Concept

Robert Bellarmine

Summary
Robert Bellarmine, SJ (Roberto Francesco Romolo Bellarmino; 4 October 1542 – 17 September 1621) was an Italian Jesuit and a cardinal of the Catholic Church. He was canonized a saint in 1930 and named Doctor of the Church, one of only 37. He was one of the most important figures in the Counter-Reformation. Bellarmine was a professor of theology and later rector of the Roman College, and in 1602 became Archbishop of Capua. He supported the reform decrees of the Council of Trent. He is also widely remembered for his role in the Giordano Bruno affair, the Galileo affair, and the trial of Friar Fulgenzio Manfredi. Bellarmine was born in Montepulciano, the son of noble, albeit impoverished, parents, Vincenzo Bellarmino and his wife Cinzia Cervini, who was the sister of Pope Marcellus II. As a boy he knew Virgil by heart and composed a number of poems in Italian and Latin.

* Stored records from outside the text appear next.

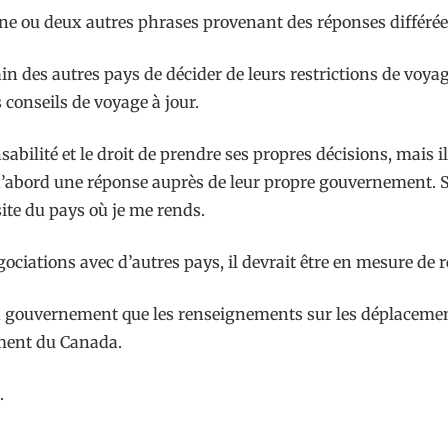
 une ou deux autres phrases provenant des réponses différée
 des autres pays de décider de leurs restrictions de voyage
 conseils de voyage à jour.
bilité et le droit de prendre ses propres décisions, mais 
 d’abord une réponse auprès de leur propre gouvernement. Si j
te du pays où je me rends.
ociations avec d’autres pays, il devrait être en mesure de 
 gouvernement que les renseignements sur les déplacements 
ement du Canada.
.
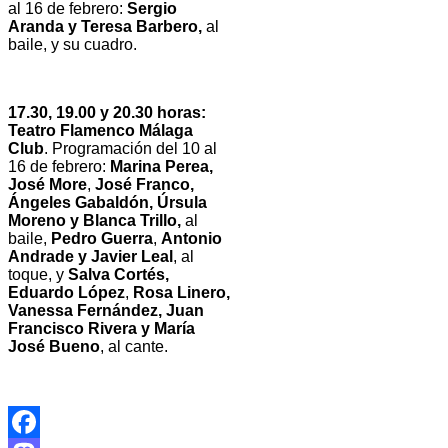
al 16 de febrero:
Sergio
Aranda y Teresa Barbero,
al
baile, y su cuadro.
17.30, 19.00 y 20.30 horas:
Teatro Flamenco Málaga
Club
. Programación del 10 al
16 de febrero:
Marina Perea,
José More
,
José Franco,
Ángeles Gabaldón, Úrsula
Moreno y Blanca Trillo,
al
baile,
Pedro Guerra
,
Antonio
Andrade y Javier Leal
, al
toque, y
Salva Cortés,
Eduardo López
,
Rosa Linero,
Vanessa Fernández, Juan
Francisco Rivera y María
José Bueno
, al cante.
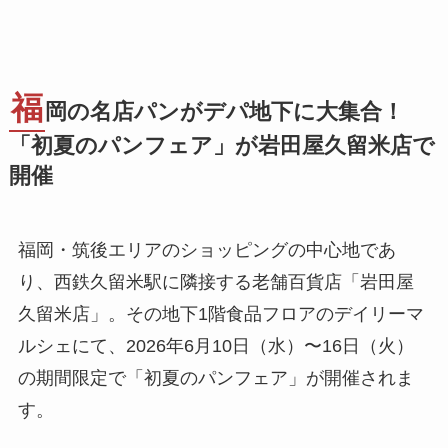
福
岡の名店パンがデパ地下に大集合！
「初夏のパンフェア」が岩田屋久留米店で
開催
福岡・筑後エリアのショッピングの中心地であ
り、西鉄久留米駅に隣接する老舗百貨店「岩田屋
久留米店」。その地下1階食品フロアのデイリーマ
ルシェにて、2026年6月10日（水）〜16日（火）
の期間限定で「初夏のパンフェア」が開催されま
す。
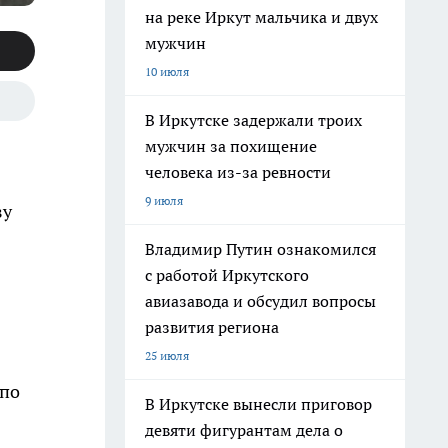
на реке Иркут мальчика и двух
мужчин
10 июля
В Иркутске задержали троих
мужчин за похищение
человека из-за ревности
9 июля
зу
Владимир Путин ознакомился
с работой Иркутского
авиазавода и обсудил вопросы
развития региона
25 июля
 по
В Иркутске вынесли приговор
девяти фигурантам дела о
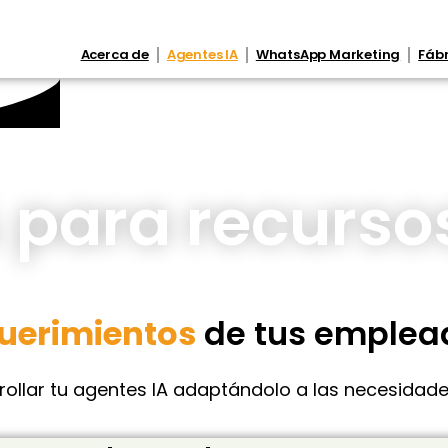
Acerca de
Agentes IA
WhatsApp Marketing
Fábr
A para recurs
uerimientos
de tus emplea
llar tu agentes IA adaptándolo a las necesidades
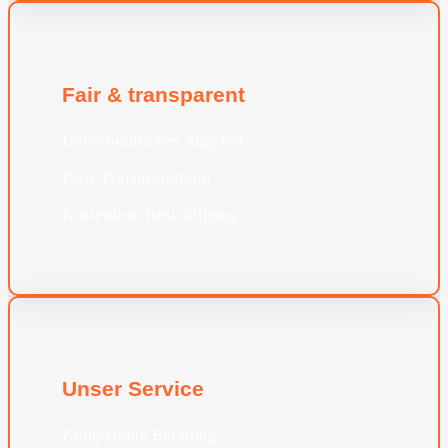
Fair & transparent
Unverbindliches Angebot
Faire Preisgestaltung
Kostenlose Besichtigung
Unser Service
Kompetente Beratung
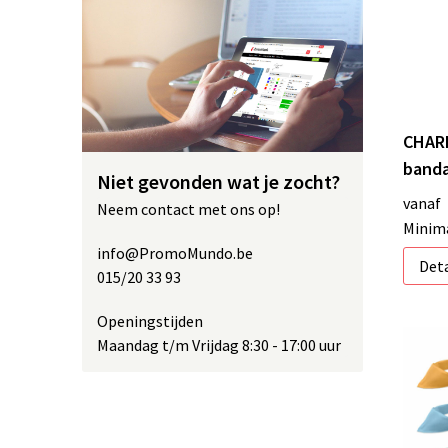
CHARL
banda
Niet gevonden wat je zocht?
vanaf
Neem contact met ons op!
Minima
info@PromoMundo.be
Deta
015/20 33 93
Openingstijden
Maandag t/m Vrijdag 8:30 - 17:00 uur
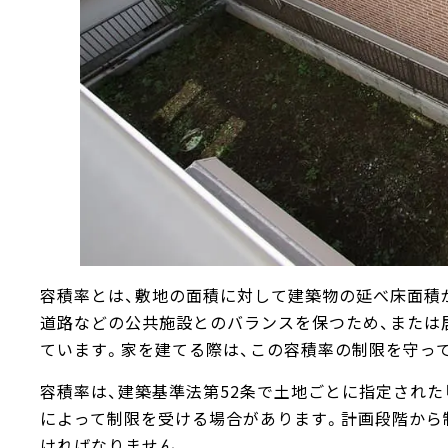
容積率とは、敷地の面積に対して建築物の延べ床面積
道路などの公共施設とのバランスを保つため、または
ています。家を建てる際は、この容積率の制限を守っ
容積率は、建築基準法第52条で土地ごとに指定された
によって制限を受ける場合があります。計画段階から
ければなりません。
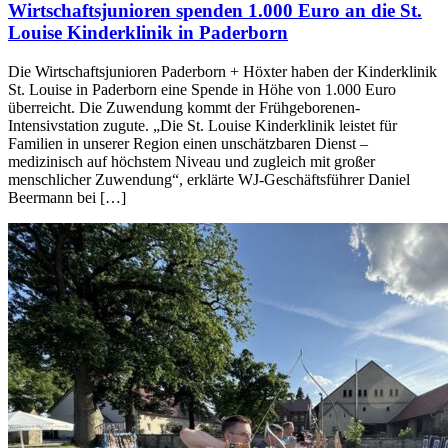
Wirtschaftsjunioren spenden 1.000 Euro an die St.
Louise Kinderklinik in Paderborn
Die Wirtschaftsjunioren Paderborn + Höxter haben der Kinderklinik
St. Louise in Paderborn eine Spende in Höhe von 1.000 Euro
überreicht. Die Zuwendung kommt der Frühgeborenen-
Intensivstation zugute. „Die St. Louise Kinderklinik leistet für
Familien in unserer Region einen unschätzbaren Dienst –
medizinisch auf höchstem Niveau und zugleich mit großer
menschlicher Zuwendung“, erklärte WJ-Geschäftsführer Daniel
Beermann bei […]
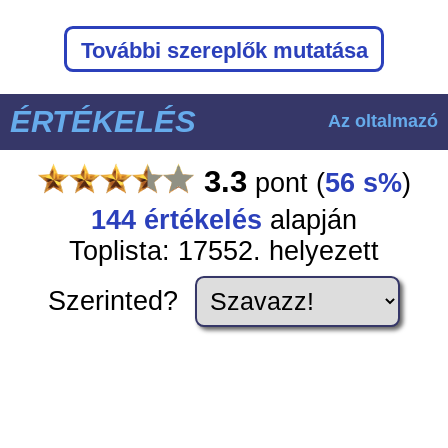
További szereplők mutatása
ÉRTÉKELÉS
Az oltalmazó
3.3
pont
(
56 s%
)
144
értékelés
alapján
Toplista: 17552. helyezett
Szerinted?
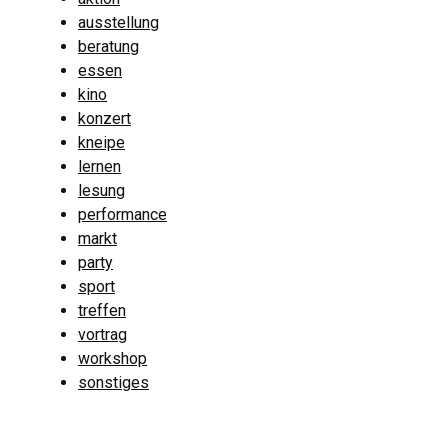
ausstellung
beratung
essen
kino
konzert
kneipe
lernen
lesung
performance
markt
party
sport
treffen
vortrag
workshop
sonstiges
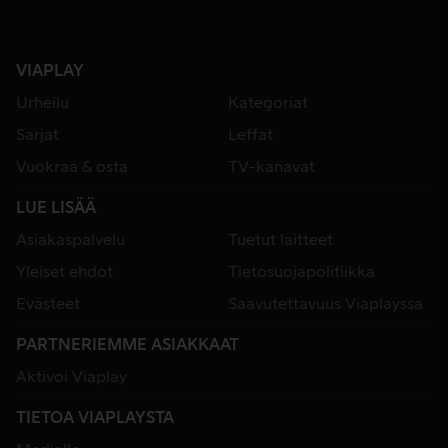
VIAPLAY
Urheilu
Kategoriat
Sarjat
Leffat
Vuokraa & osta
TV-kanavat
LUE LISÄÄ
Asiakaspalvelu
Tuetut laitteet
Yleiset ehdot
Tietosuojapolitiikka
Evästeet
Saavutettavuus Viaplayssa
PARTNERIEMME ASIAKKAAT
Aktivoi Viaplay
TIETOA VIAPLAYSTA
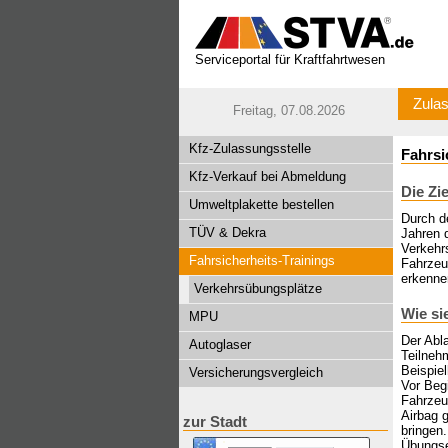
Serviceportal für Kraftfahrtwesen
Zulas
Freitag, 07.08.2026
Kfz-Zulassungsstelle
Fahrsi
Kfz-Verkauf bei Abmeldung
Die Zi
Umweltplakette bestellen
Durch d
TÜV & Dekra
Jahren d
Verkehrs
Fahrsicherheits-Trainings
Fahrzeu
erkenne
Verkehrsübungsplätze
Wie si
MPU
Der Abla
Autoglaser
Teilnehm
Beispiel
Versicherungsvergleich
Vor Begi
Fahrzeu
Airbag 
zur Stadt
bringen.
Übungse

One of his hymns, on Mary Magdalene, is included in the Roman Breviary. He entered the Roman Jesuit novitiate in 1560, remaining in Rome for three years. He then went to a Jesuit house at Mondovì, in Piedmont, where he learned Greek. While at Mondovì, he came to the attention of Francesco Adorno, the local Jesuit provincial superior, who sent him to the University of Padua. Bellarmine's systematic studies of theology began at Padua in 1567 and 1568, where his teachers were adherents of Thomism. In 1569, he was sent to finish his studies at the University of Leuven in Brabant. There he was ordained and obtained a reputation both as a professor and as a preacher. He was the first Jesuit to teach at the university, where the subject of his course was the Summa Theologica of Thomas Aquinas. His residency in Leuven lasted seven years. In poor health, in 1576 he made a journey to Italy. Here he remained, commissioned by Pope Gregory XIII to lecture on polemical theology in the new Roman College, now known as the Pontifical Gregorian University. Later, he would promote the cause of the beatification of Aloysius Gonzaga, who had been a student at the college during Bellarmine's tenure.